Public spending on security details for British MPs has soared since the murder of Labour politician Jo Cox, expense claims have revealed. Cox was shot and stabbed to death by Thomas Mair in June 2016 as she left her constituency office in West Yorkshire.
New figures have shown that claims for security have increased from £160,000 ($210,800) to £2.5 million ($3.3 million) – a 15-fold increase – since the murder.
Independent Parliamentary Standards Authority (Ipsa) has released the newest spending claims for 2016-17, which reveal the staggering rise.
“Following the tragic events of June 2016, there was a big increase in the total expenditure on security, rising to £2.5 million ($3.3 million) during this year,” Ipsa Chair Ruth Evans said.
“It is important that we take the security of MPs, and that of their families and their staff, very seriously.”
MPs are entitled to buy or lease security equipment such as alarm systems, CCTV and personal alarms. Ipsa is advised by police on appropriate measures. In June, MPs revealed how they were shoved and threatened while out campaigning as violence towards MPs appears to have increased.
Veteran Tory MP Nigel Evans said he had been “pushed” and called a “child murderer” during a visit in his Ribble Valley constituency.

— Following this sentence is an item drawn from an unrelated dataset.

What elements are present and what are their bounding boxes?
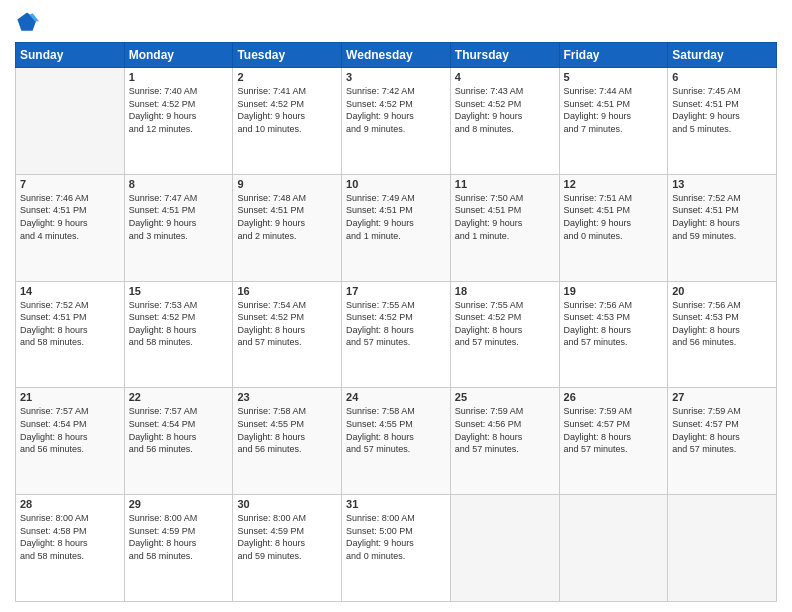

Johnny Mercer, an MP and war veteran said a man accosted his wife as they were out canvassing in a rant “full of rage and hate.”
Others, especially women, have described their fear after campaigns of online trolling. Walthamstow MP Stella Creasy has been threatened with rape and physical attack over social media.
Peter Nunn, 33, from Bristol, was jailed for re-tweets branding Creasy a “witch” and threatening her with sexual violence, after she campaigned to have the novelist Jane Austen immortalized on the new £10 note.
More than half of Britain’s female MPs said they have been threatened with violence.
Some threats have been carried out. MP Stephen Timms was knifed in the stomach in his East Ham constituency in May 2010. Radicalized student Roshonara Choudhry told police she wanted to kill the former government minister for supporting the Iraq war. The 21-year old was fortunately restrained by the MP’s assistant before she could kill him.
Security is not the only expense to have ballooned. Claims for travel, accommodation and meals rose last year to £13 million ($17.1 million). For 650 MPs, the travel and subsistence bill was for £5.3 million ($7 million), while £7.7 million ($10.1 million) went towards accommodation.
Meanwhile, the cost of running MPs’ offices fell from £113.6 million ($150 million) to £109.9 million ($145 million).
The 2009 expenses scandal exposed ludicrous levels of spending and frivolous claims by MPs, leading to prosecutions and attempts to clean up the system. Second homes, employing relatives, kitchen refurbishments, and even the cost of building a house for an MP’s ducks were charged to the public account.